When coherence is low, the inequality reverses. The body shifts into defensive metabolism. Inflammation rises. Cognition narrows. Threat dominates interpretation. The phenomenology becomes familiar: brain fog, reactivity, attentional collapse, social withdrawal. None of these states are character. All of them are biology under unrecovered load.
The therapeutic and educational implication is straightforward: interventions that produce coherence across multiple domains outperform interventions that optimise one domain in isolation. This is not an argument against specificity. It is an argument against the implicit framing that any single domain is the lever. The lever is the alignment itself.
What this framework refuses
To be useful, a framework also has to be honest about what it is not.
This is not a theory of individual responsibility. Many of the inputs the eight domains depend on are environmental, economic, and political. People living in food deserts cannot easily fix the second domain. People in shift work cannot easily fix the first. People in violent neighbourhoods cannot easily fix the seventh. The framework names what is required for flourishing. It does not pretend that all eight domains are equally available to all bodies.
This is also not a theory that reduces emotional or relational life to biology. The biology is the substrate, not the whole story. The argument is that the substrate has been chronically neglected in conversations about flourishing — not that the rest of the story can be deleted.
And it is not a theory of cure. Adaptive Resilience is a direction of work, not a finish line. The point is to shift the slope of the inequality, not to reach a static endpoint.
Why this is hopeful
The reason this framework matters now is that the discourse around modern suffering has slid steadily toward fatalism. Mental health metrics are worsening. Trust is eroding. Loneliness is rising. Inflammatory markers in the general population are higher than they have been in any well-measured period in modern history.
The fatalistic reading is that the modern world is incompatible with human flourishing.
I do not think that is what the evidence shows.

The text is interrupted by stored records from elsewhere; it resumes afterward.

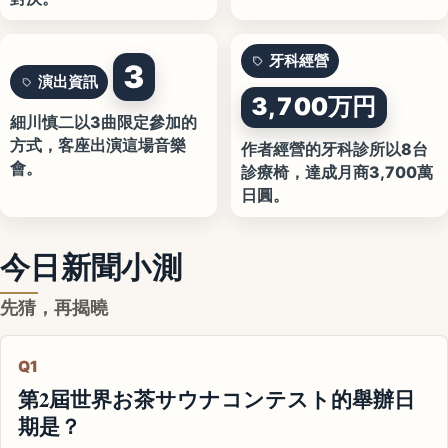
牙科經營
3
演出資訊
3,700万円
細川慎二以3曲限定參加的
方式，客座出演這場音樂
作者經營的牙科診所以8台
會。
診療椅，達成月商3,700萬
日圓。
今日新聞小測
先猜，再揭曉
Q1
第2屆世界お茶サウナコンテスト的舉辦日
期是？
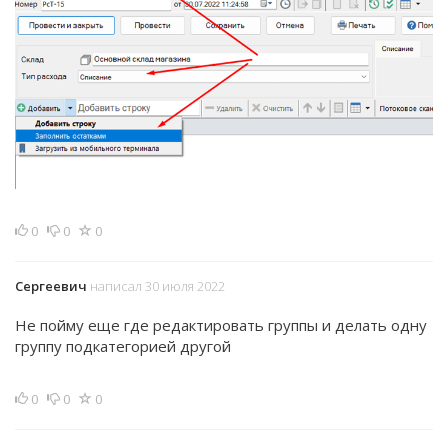
0
0
0
Сергеевич
написал 30 июля 2022
Не пойму еще где редактировать группы и делать одну
группу подкатегорией другой
0
0
0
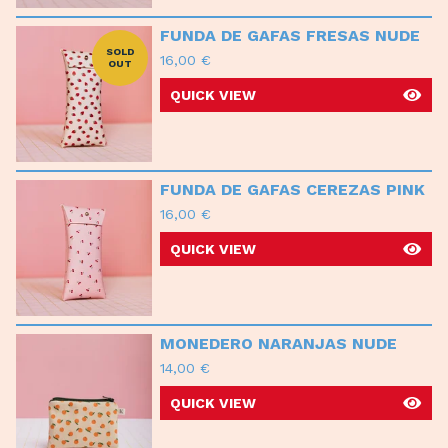
FUNDA DE GAFAS FRESAS NUDE
SOLD
16,00
€
OUT
QUICK VIEW
FUNDA DE GAFAS CEREZAS PINK
16,00
€
QUICK VIEW
MONEDERO NARANJAS NUDE
14,00
€
QUICK VIEW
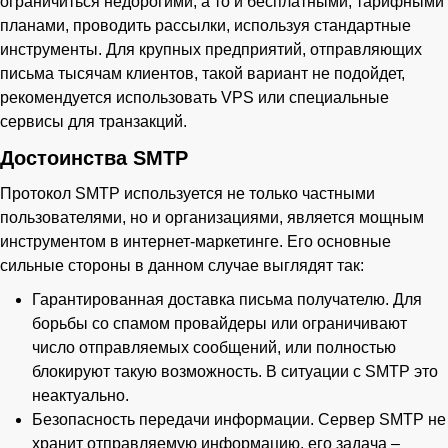
ограничиться недорогими, а то и бесплатными, тарифными
планами, проводить рассылки, используя стандартные
инструменты. Для крупных предприятий, отправляющих
письма тысячам клиентов, такой вариант не подойдет,
рекомендуется использовать VPS или специальные
сервисы для транзакций.
Достоинства SMTP
Протокол SMTP используется не только частными
пользователями, но и организациями, является мощным
инструментом в интернет-маркетинге. Его основные
сильные стороны в данном случае выглядят так:
Гарантированная доставка письма получателю. Для
борьбы со спамом провайдеры или ограничивают
число отправляемых сообщений, или полностью
блокируют такую возможность. В ситуации с SMTP это
неактуально.
Безопасность передачи информации. Сервер SMTP не
хранит отправляемую информацию, его задача –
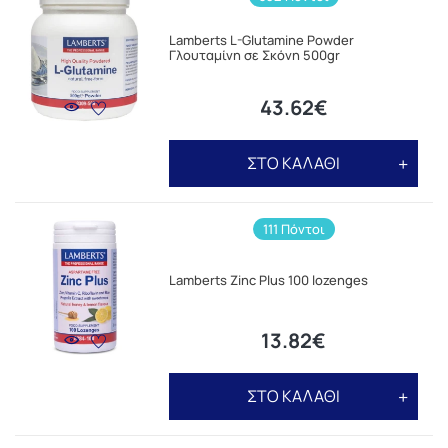
Lamberts L-Glutamine Powder
Γλουταμίνη σε Σκόνη 500gr
43.62€
ΣΤΟ ΚΑΛΑΘΙ
111 Πόντοι
Lamberts Zinc Plus 100 lozenges
13.82€
ΣΤΟ ΚΑΛΑΘΙ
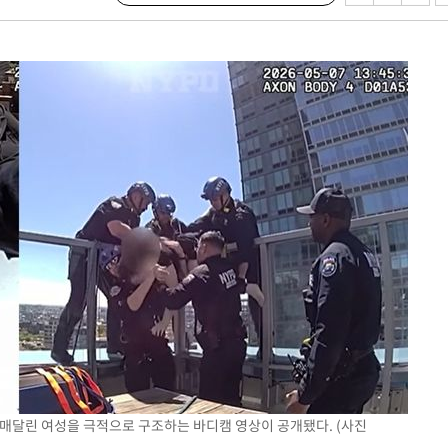
에서 두차
0일 후 발
 절차 개시
액
 사망
 CDC
 압수수색
위 등 9곳
출발
 매달린 여성을 극적으로 구조하는 바디캠 영상이 공개됐다. (사진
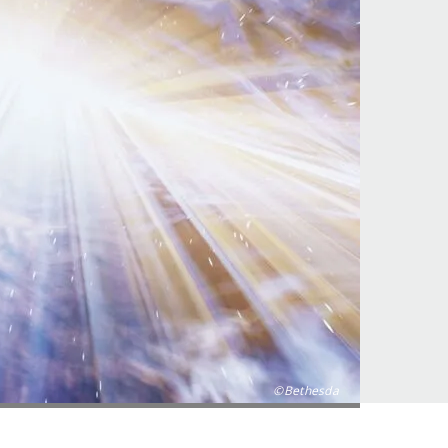
©Bethesda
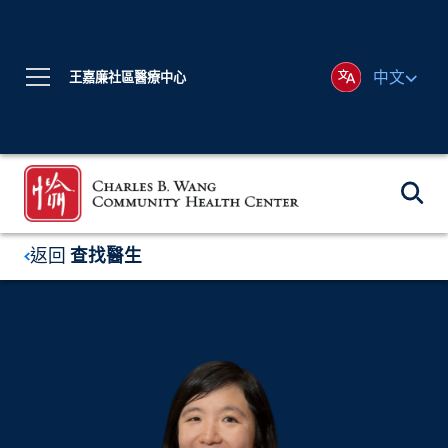
中文
王嘉廉社區醫療中心
返回
查找醫生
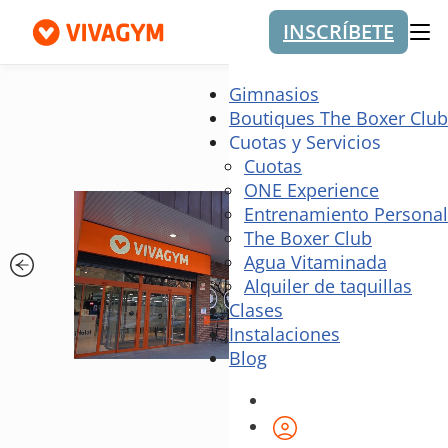
INSCRÍBETE
Me
Gimnasios
Boutiques The Boxer Club
Cuotas y Servicios
Cuotas
ONE Experience
Entrenamiento Personal
The Boxer Club
Agua Vitaminada
Alquiler de taquillas
Clases
Instalaciones
Blog
Área de cliente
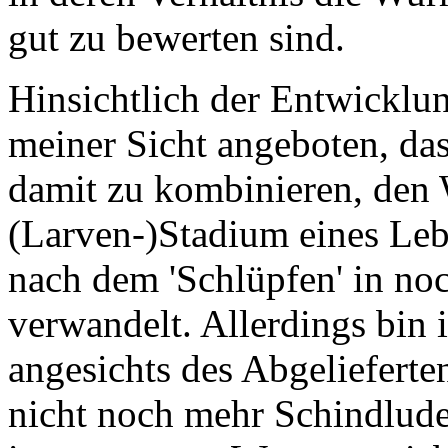
gut zu bewerten sind.
Hinsichtlich der Entwicklun
meiner Sicht angeboten, da
damit zu kombinieren, den 
(Larven-)Stadium eines Leb
nach dem 'Schlüpfen' in no
verwandelt. Allerdings bin 
angesichts des Abgelieferten
nicht noch mehr Schindlude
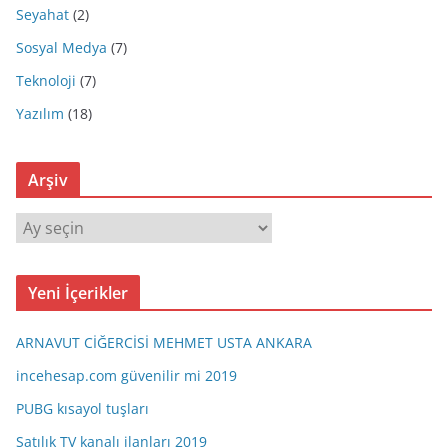
Seyahat
(2)
Sosyal Medya
(7)
Teknoloji
(7)
Yazılım
(18)
Arşiv
A
r
ş
Yeni İçerikler
i
v
ARNAVUT CİĞERCİSİ MEHMET USTA ANKARA
incehesap.com güvenilir mi 2019
PUBG kısayol tuşları
Satılık TV kanalı ilanları 2019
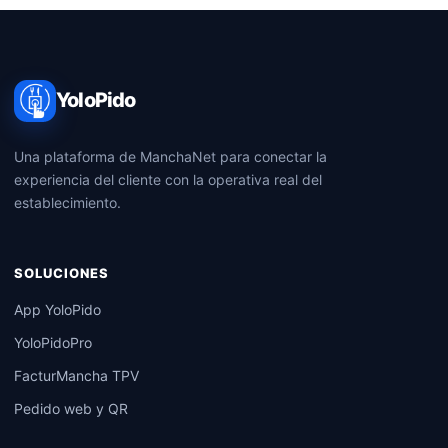
YoloPido
Una plataforma de ManchaNet para conectar la
experiencia del cliente con la operativa real del
establecimiento.
SOLUCIONES
App YoloPido
YoloPidoPro
FacturMancha TPV
Pedido web y QR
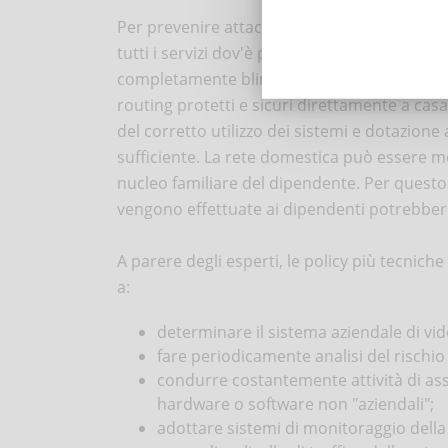
Per prevenire attacchi, in modo basilare, tut
tutti i servizi dov'è possibile farlo (social,
completamente blindati, dovrebbero comunq
routing protetti e sicuri direttamente a cas
del corretto utilizzo dei sistemi e dotazione
sufficiente. La rete domestica può essere m
nucleo familiare del dipendente. Per questo
vengono effettuate ai dipendenti potrebbero 
A parere degli esperti, le policy più tecnich
a:
determinare il sistema aziendale di vi
fare periodicamente analisi del rischio
condurre costantemente attività di asse
hardware o software non "aziendali";
adottare sistemi di monitoraggio della r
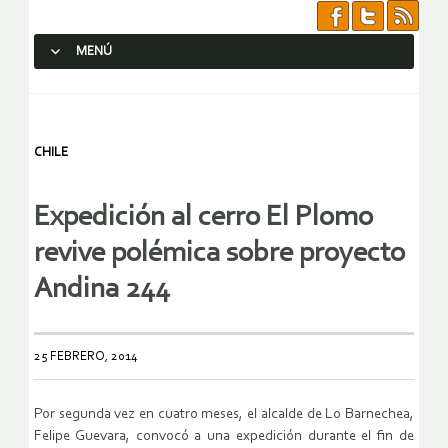
MENÚ
SALTAR AL CONTENIDO.
CHILE
Expedición al cerro El Plomo
revive polémica sobre proyecto
Andina 244
25 FEBRERO, 2014
Por segunda vez en cuatro meses, el alcalde de Lo Barnechea,
Felipe Guevara, convocó a una expedición durante el fin de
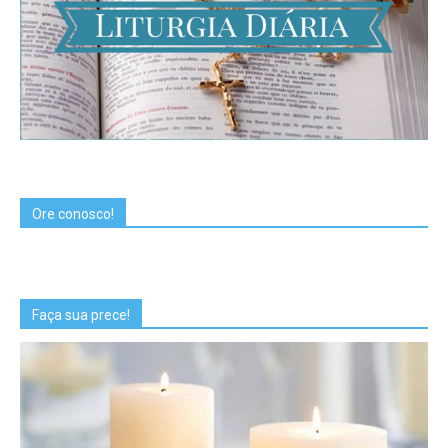
Ore conosco!
Faça sua prece!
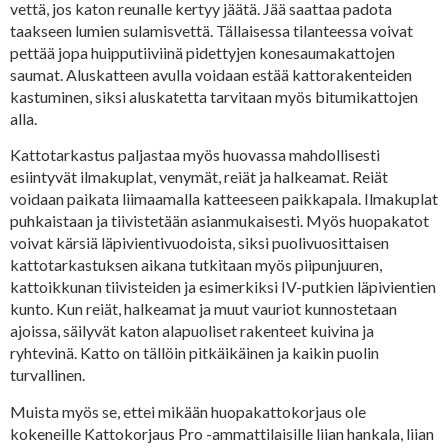
vettä, jos katon reunalle kertyy jäätä. Jää saattaa padota
taakseen lumien sulamisvettä. Tällaisessa tilanteessa voivat
pettää jopa huipputiiviinä pidettyjen konesaumakattojen
saumat. Aluskatteen avulla voidaan estää kattorakenteiden
kastuminen, siksi aluskatetta tarvitaan myös bitumikattojen
alla.
Kattotarkastus paljastaa myös huovassa mahdollisesti
esiintyvät ilmakuplat, venymät, reiät ja halkeamat. Reiät
voidaan paikata liimaamalla katteeseen paikkapala. Ilmakuplat
puhkaistaan ja tiivistetään asianmukaisesti. Myös huopakatot
voivat kärsiä läpivientivuodoista, siksi puolivuosittaisen
kattotarkastuksen aikana tutkitaan myös piipunjuuren,
kattoikkunan tiivisteiden ja esimerkiksi IV-putkien läpivientien
kunto. Kun reiät, halkeamat ja muut vauriot kunnostetaan
ajoissa, säilyvät katon alapuoliset rakenteet kuivina ja
ryhtevinä. Katto on tällöin pitkäikäinen ja kaikin puolin
turvallinen.
Muista myös se, ettei mikään huopakattokorjaus ole
kokeneille Kattokorjaus Pro -ammattilaisille liian hankala, liian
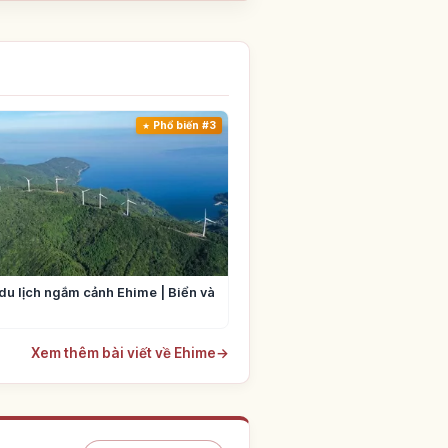
Phổ biến #3
du lịch ngắm cảnh Ehime | Biển và
Xem thêm bài viết về Ehime
→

The evidence shows that the modern world as currently arranged is incompatible with human flourishing in eight specific, addressable, well-documented ways. The work is to address them — domain by domain, person by person, community by community — until the substrate is rebuilt.
The biology cooperates. It cooperates faster than the literature on personality change would suggest. Inflammation responds in weeks. Sleep architecture responds in days. Plasticity reopens with the right inputs. The Outer Metazoa restores immune tone in months. Coherence emerges, when it does, with surprising speed once the inputs align.
This is the unintuitive optimism that the framework rests on. The body is not the problem. The conditions are the problem, and the conditions are designable.
Eight domains is not a hedge against ambition. It is the architecture of a flourishing life, and bringing all eight into alignment is exactly the point — not as a performance of mastery, but as the substrate that makes everything else affordable.
So: which one, if you brought it into alignment first, would change the most about the rest?